As well as hitting the garden centres people looked online for information on growing food. Google searches for “how to grow vegetables” hit an all-time worldwide high in April. Hobart outfit Good Life Permaculture’s video on Crisis Gardening – Fresh Food Fast racked up over 80,000 views in a month. Facebook kitchen garden groups, such as Stephanie Alexander Kitchen Garden Foundation, sought to share information and inspiration.
The good life
Given the many benefits of productive gardening, this interest in increased self-sufficiency was an intelligent response to the pandemic situation.
Experienced gardeners can produce enough fruit and vegetables year-round to supply two people from a small suburban backyard.
While Australians have traditionally valued the feeling of independence imparted by a degree of self-sufficiency, psychological benefits arise from the social connectedness encouraged by many forms of productive gardening.
Amid COVID-19, gardeners gathered online and community gardens around the world brought people together through gardening and food. In some areas, community gardens were declared essential because of their contribution to food security. Although Australian community gardens paused their public programs, most remained open for gardening adhering to social distancing regulations.
We always dig deep in a crisis
Vegetable gardening and poultry-keeping often surge in popularity during times of social or economic insecurity, such as the COVID-19 pandemic.
These responses are built on an established Australian tradition of home food production, something I have researched in depth.
Yet history tells us it’s not easy to rapidly increase self-provisioning in times of crisis – especially for those in greatest need, such as unemployed people.
This is another reason why you should plant a vegetable garden (or keep your current one going) even after the lockdown ends, as part of a broader suite of reforms needed to make our food systems more fair and resilient.
In the second world war, for example, Australian food and agricultural supply chains were disrupted. In 1942-3, as the theatres of war expanded and shortages loomed, the YWCA organised women into “garden armies” to grow vegetables and the federal government launched campaigns encouraging home food production.

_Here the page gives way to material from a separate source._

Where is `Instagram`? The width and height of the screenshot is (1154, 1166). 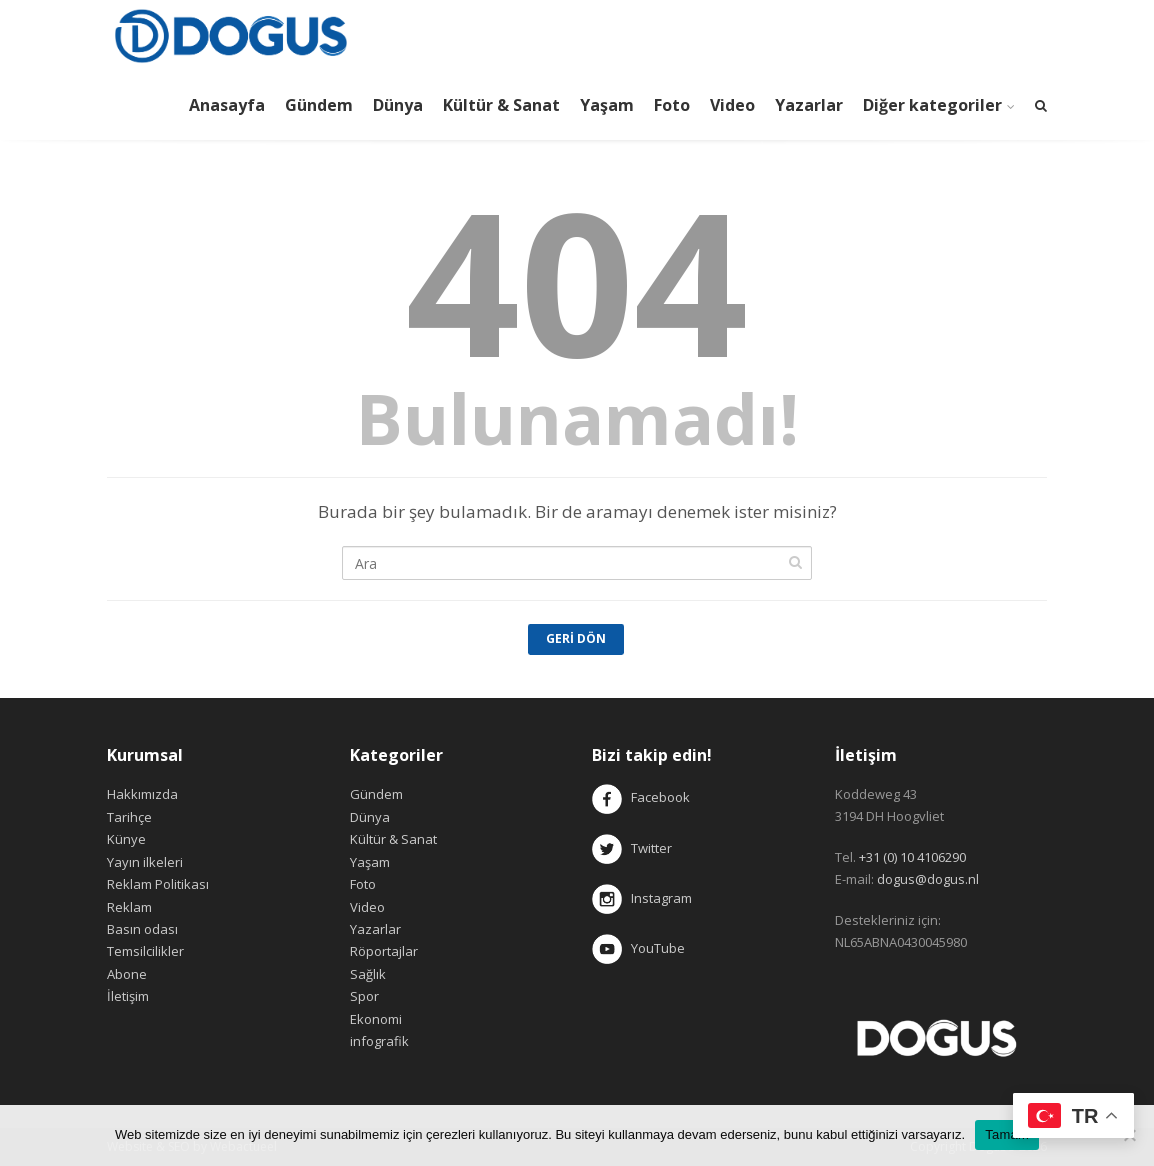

Community-based food production expanded, but it was not possible for everyone, and obstacles emerged. In Australia, there were disruptions in the supply of seeds, fertiliser and even rubber for garden hoses. In London, resourceful gardeners scraped pigeon droppings from buildings to feed their victory gardens.

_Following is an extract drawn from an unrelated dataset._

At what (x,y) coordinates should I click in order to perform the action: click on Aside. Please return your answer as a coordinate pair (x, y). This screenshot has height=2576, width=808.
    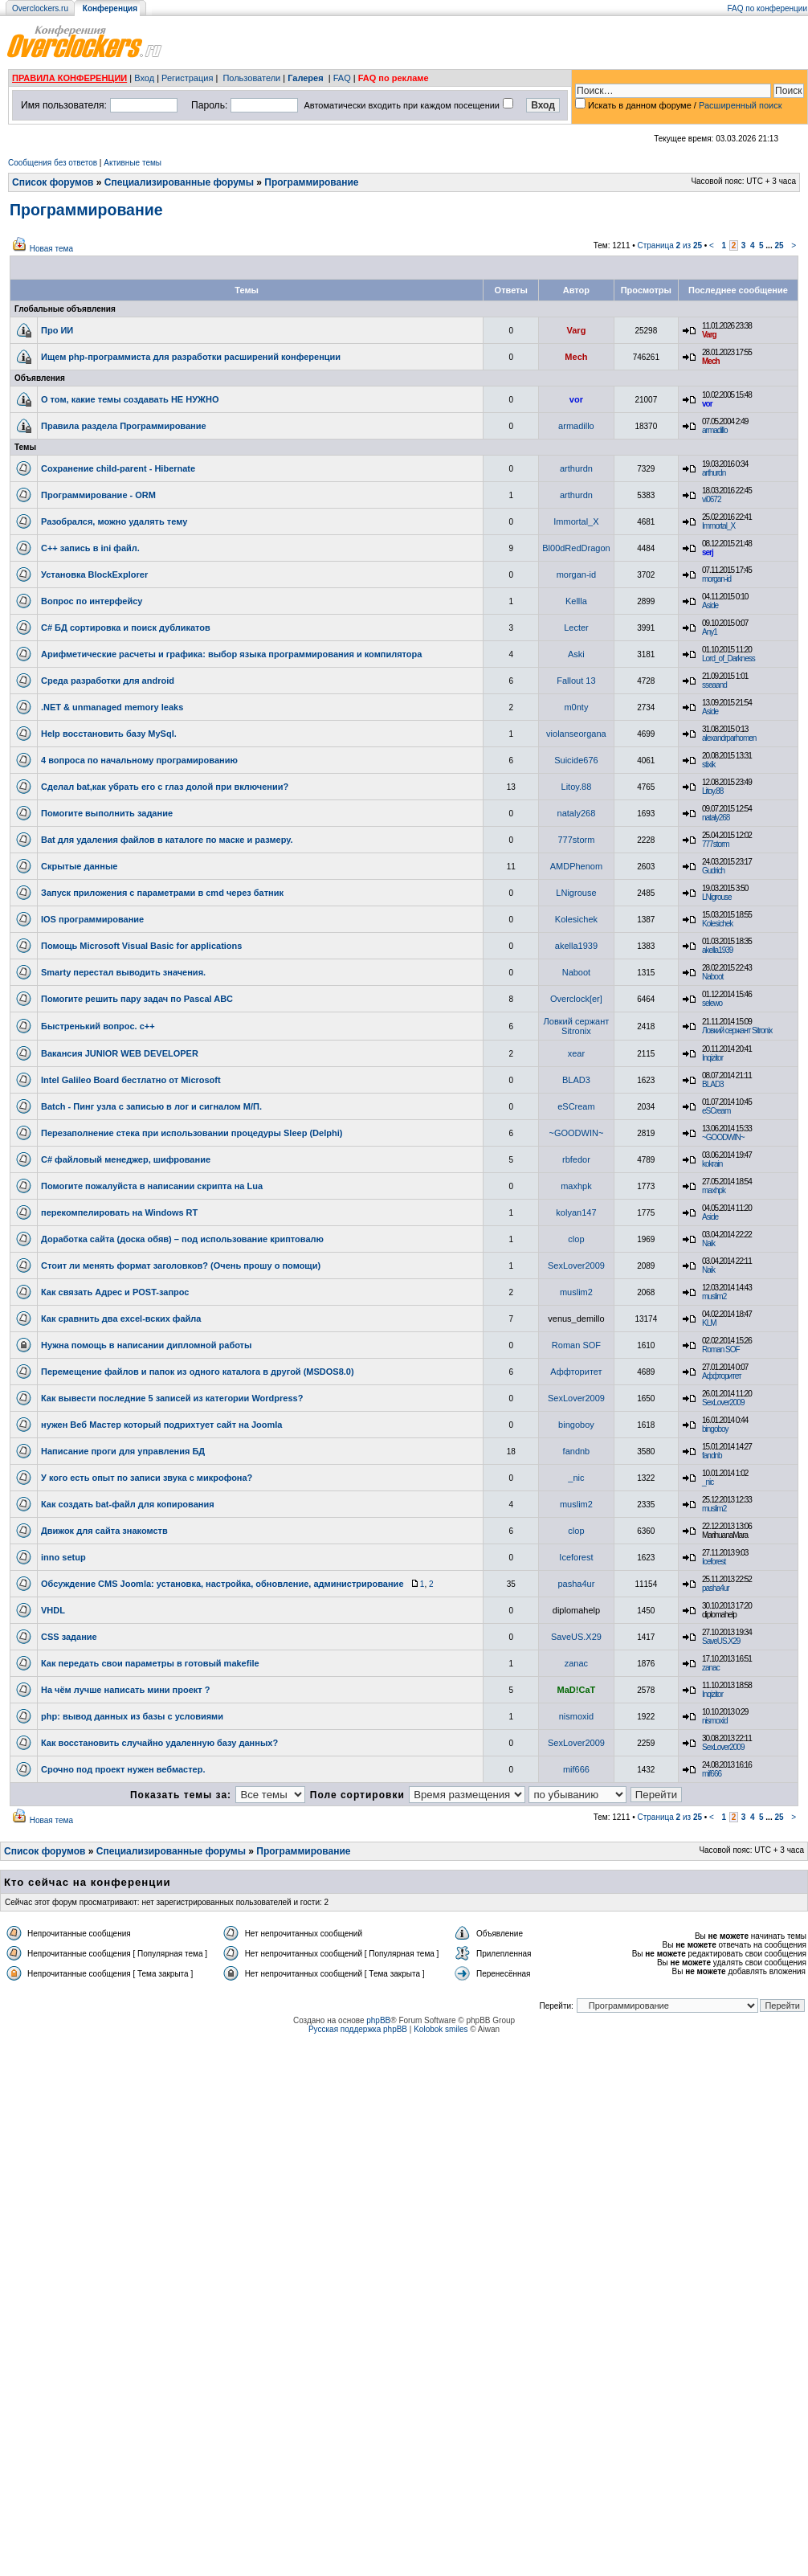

Another problem was the lack of gardening and poultry-keeping skills and knowledge. The Australian government’s efforts to provide good gardening advice were thwarted by local shortages and weather conditions. Their advertisements encouraging experienced gardeners to help neighbours may have been more effective.
Home food production has also increased during times of economic distress. During the Great Depression in the 1920s and 1930s, a health inspector in the inner suburbs of Melbourne reported, with satisfaction, that horse manure was no longer accumulating:
… being very much in demand by the many unemployed who now grow their own vegetables.
The high inflation and unemployment of the 1970s – as well as the oil shocks that saw steep increases in fuel prices – saw more people take up productive gardening as a low-cost recreation and buffer against high food prices.
The urge to grow your own in a crisis is a strong one, but better preparation is needed for it to be an equitable and effective response.
Beyond the pandemic
The empty shelves at nurseries and seed suppliers seen earlier this year tell us we were again insufficiently prepared to rapidly scale up productive home gardening.
We need to develop more robust local food systems, including opportunities for people to develop and share food production skills.
These could build on established programs, such as western Melbourne’s My Smart Garden. Particularly in built-up urban areas, provision of safe, accessible, free or low-cost gardening spaces would enable everyone to participate.
More city farms with livestock, large-scale composting and seed saving, can increase local supplies of garden inputs and buffer against external disruption.
Like other crises before it, COVID-19 has exposed vulnerabilities in the systems that supply most Australians with our basic needs. While we can’t grow toilet paper or hand sanitiser, there is a role for productive gardens and small-scale animal-keeping in making food systems resilient, sustainable and equitable.
Self-provisioning doesn’t replace the need for social welfare and wider food system reform. But it can provide a bit of insurance against crises, as well as many everyday benefits.